About this exercise
The expected response is an exact repetition of every record, with images excluded.

Stored data Block Start

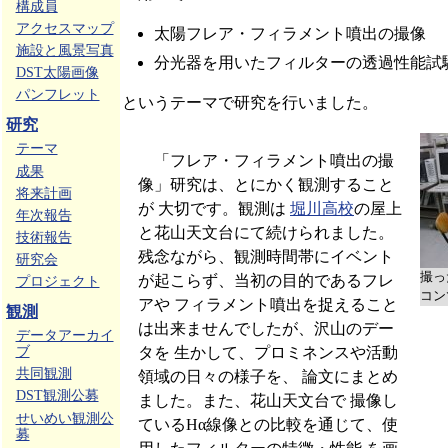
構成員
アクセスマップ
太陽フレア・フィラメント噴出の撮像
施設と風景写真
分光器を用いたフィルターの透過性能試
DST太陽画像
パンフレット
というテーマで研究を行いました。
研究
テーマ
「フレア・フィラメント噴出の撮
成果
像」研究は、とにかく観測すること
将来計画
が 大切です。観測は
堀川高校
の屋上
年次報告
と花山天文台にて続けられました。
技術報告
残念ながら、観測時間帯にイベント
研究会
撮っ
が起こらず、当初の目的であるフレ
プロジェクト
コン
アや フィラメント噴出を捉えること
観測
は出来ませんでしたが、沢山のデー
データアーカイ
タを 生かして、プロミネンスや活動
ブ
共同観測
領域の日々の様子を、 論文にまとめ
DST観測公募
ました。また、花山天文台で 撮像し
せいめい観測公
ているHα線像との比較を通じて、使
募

Stored data Block End

Solution below
構成員
アクセスマップ
太陽フレア・フィラメント噴出の撮像
施設と風景写真
分光器を用いたフィルターの透過性能試
DST太陽画像
パンフレット
というテーマで研究を行いました。
研究
テーマ
「フレア・フィラメント噴出の撮
成果
像」研究は、とにかく観測すること
将来計画
が 大切です。観測は
堀川高校
の屋上
年次報告
と花山天文台にて続けられました。
技術報告
残念ながら、観測時間帯にイベント
研究会
撮っ
が起こらず、当初の目的であるフレ
プロジェクト
コン
アや フィラメント噴出を捉えること
観測
は出来ませんでしたが、沢山のデー
データアーカイ
タを 生かして、プロミネンスや活動
ブ
共同観測
領域の日々の様子を、 論文にまとめ
DST観測公募
ました。また、花山天文台で 撮像し
せいめい観測公
ているHα線像との比較を通じて、使
募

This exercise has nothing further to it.